Desde hace más de 20 años oímos que en Honduras uno de los “frutos prohibidos” dentro de la concepción bíblica, lo representa la Empresa Nacional de Energía Eléctrica, la cual teniendo el monopolio estatal de la generación, distribución y suministro de energía eléctrica, se ha convertido en una empresa ruinosa que sistemáticamente comete desaciertos y tiene hipotecado al Estado, a la presente generación de hondureños y, al parecer, también a las futuras.
Tenemos una tendencia a atribuir, con razón, las causas de nuestras calamidades naturales al cambio climático, pero somos conscientes que no es la única. Junto a la causa que afecta a todo el planeta, en nuestro caso, después de las catástrofes sufridas en el valle de Sula, en la costa norte, en todo el país, con motivo de los huracanes y tormentas tropicales, no podemos ignorar que una de las causas fundamentales de nuestras calamidades es nuestra falta de prevención y de diligencia como país.

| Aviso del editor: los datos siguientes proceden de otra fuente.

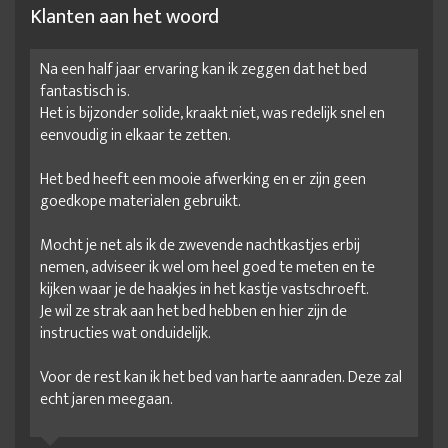
Klanten aan het woord
Na een half jaar ervaring kan ik zeggen dat het bed
fantastisch is.
Het is bijzonder solide, kraakt niet, was redelijk snel en
eenvoudig in elkaar te zetten.
Het bed heeft een mooie afwerking en er zijn geen
goedkope materialen gebruikt.
Mocht je net als ik de zwevende nachtkastjes erbij
nemen, adviseer ik wel om heel goed te meten en te
kijken waar je de haakjes in het kastje vastschroeft.
Je wil ze strak aan het bed hebben en hier zijn de
instructies wat onduidelijk.
Voor de rest kan ik het bed van harte aanraden. Deze zal
echt jaren meegaan.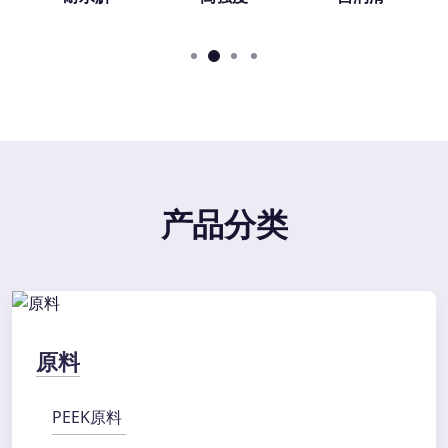
产品分类
原料
PEEK原料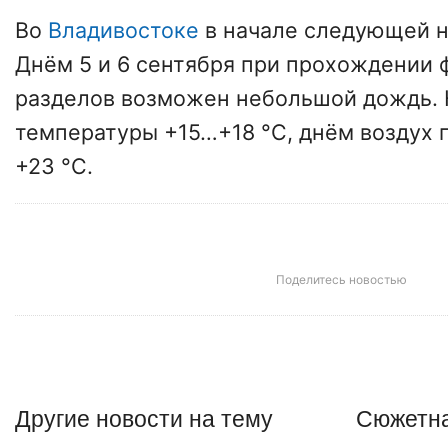
Во
Владивостоке
в начале следующей н
Днём 5 и 6 сентября при прохождении
разделов возможен небольшой дождь.
температуры +15…+18 °С, днём воздух 
+23 °С.
Поделитесь новостью
Другие
новости
на тему
Сюжетна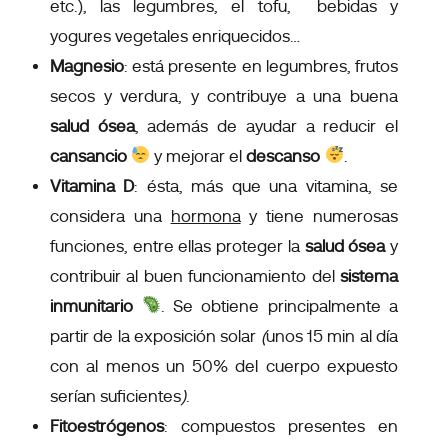
etc.), las legumbres, el tofu, bebidas y
yogures vegetales enriquecidos…
Magnesio
: está presente en legumbres, frutos
secos y verdura, y contribuye a una buena
salud ósea
, además de ayudar a reducir el
cansancio
y mejorar el
descanso
.
Vitamina D
: ésta, más que una vitamina, se
considera una
hormona
y tiene numerosas
funciones, entre ellas proteger la
salud ósea
y
contribuir al buen funcionamiento del
sistema
inmunitario
. Se obtiene principalmente a
partir de la exposición solar
(
unos 15 min al día
con al menos un 50% del cuerpo expuesto
serían suficientes
)
.
Fitoestrógenos
: compuestos presentes en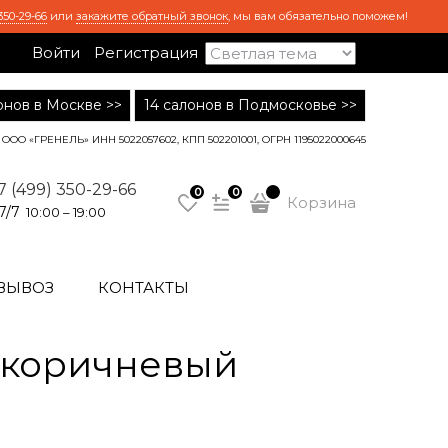
350-29-66
или
закажите обратный звонок
, мы вам обязательно поможем!
Войти
Регистрация
лонов в Москве >>
14 салонов в Подмосковье >>
ООО «ГРЕНЕЛЬ» ИНН 5022057602, КПП 502201001, ОГРН 1195022000645
7 (499) 350-29-66
0
0
Корзина
7/7
10:00 – 19:00
ВЫВОЗ
КОНТАКТЫ
 коричневый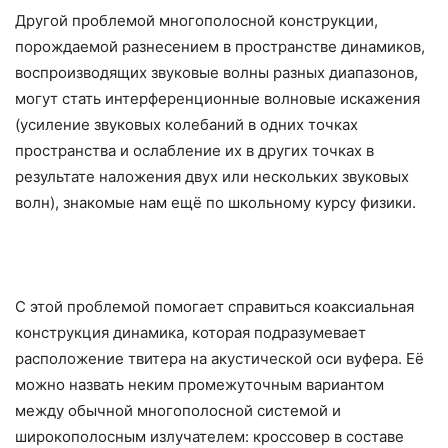
Другой проблемой многополосной конструкции,
порождаемой разнесением в пространстве динамиков,
воспроизводящих звуковые волны разных диапазонов,
могут стать интерференционные волновые искажения
(усиление звуковых колебаний в одних точках
пространства и ослабление их в других точках в
результате наложения двух или нескольких звуковых
волн), знакомые нам ещё по школьному курсу физики.
С этой проблемой помогает справиться коаксиальная
конструкция динамика, которая подразумевает
расположение твитера на акустической оси вуфера. Её
можно назвать неким промежуточным вариантом
между обычной многополосной системой и
широкополосным излучателем: кроссовер в составе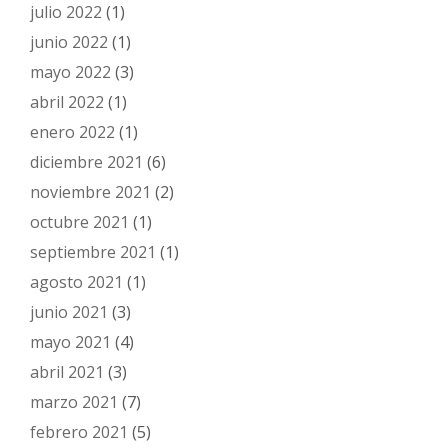
julio 2022
(1)
junio 2022
(1)
mayo 2022
(3)
abril 2022
(1)
enero 2022
(1)
diciembre 2021
(6)
noviembre 2021
(2)
octubre 2021
(1)
septiembre 2021
(1)
agosto 2021
(1)
junio 2021
(3)
mayo 2021
(4)
abril 2021
(3)
marzo 2021
(7)
febrero 2021
(5)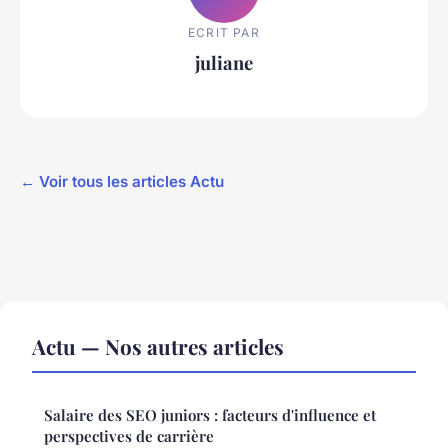
ECRIT PAR
juliane
← Voir tous les articles Actu
Actu — Nos autres articles
Salaire des SEO juniors : facteurs d'influence et
perspectives de carrière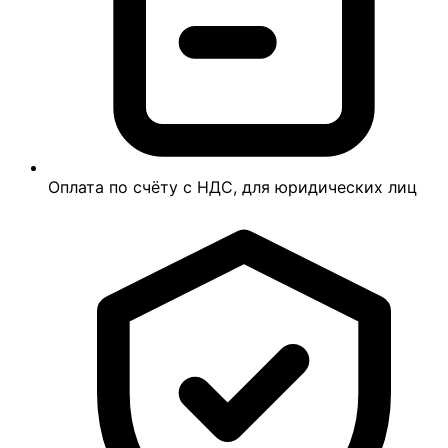
Оплата по счёту с НДС, для юридических лиц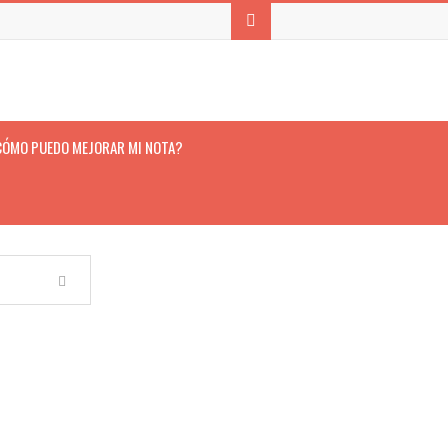
CÓMO PUEDO MEJORAR MI NOTA?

Se han ensayado diversas modalidades de corregir los fallos de la ENEE, comenzando por las intervenciones de la empresa a lo largo de las diversas administraciones; hubo un momento en que se produjo la intervención de un jefe de Estado, pero luego se retiró del intento; se ha aprobado nueva legislación regulatoria, pero los resultados han sido magros o ineficaces.
El Fondo Monetario Internacional tiene en el tapete de sus conversaciones con los gobiernos, la necesidad y urgencia de que Honduras debe sanear las finanzas de la ENEE.
Los entendidos en temas de megaproyectos energéticos han asegurado que las represas que hoy se consideran urgentes para una eficiente generación de energía limpia, control de inundaciones, agua para consumo humano y riego, estaban proyectadas desde el gobierno del doctor Juan Manuel Gálvez, vale decir, desde hace más de 65 años. De esos proyectos, solo las represas de Cañaveral Río Lindo, Francisco Morazán y El Níspero se ejecutaron.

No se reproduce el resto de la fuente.